--- START ---

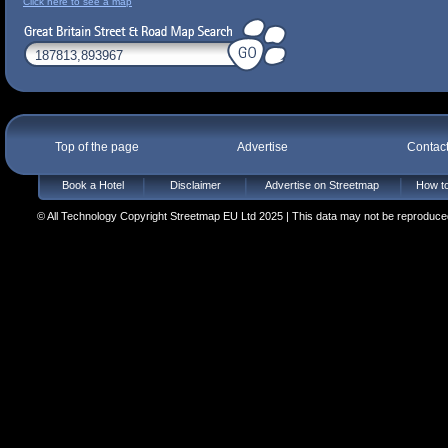
Click here to see a map
Top of the page
Advertise
Contac
Book a Hotel
Disclaimer
Advertise on Streetmap
How to
© All Technology Copyright Streetmap EU Ltd 2025 | This data may not be reproduced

--- END ---

WHAT THE TASK ASKS => When "Streetmap" shows up in a line of the material, report that line.

EXERCISE SOLUTION =>
Advertise on Streetmap
© All Technology Copyright Streetmap EU Ltd 2025 | This data may not be reproduced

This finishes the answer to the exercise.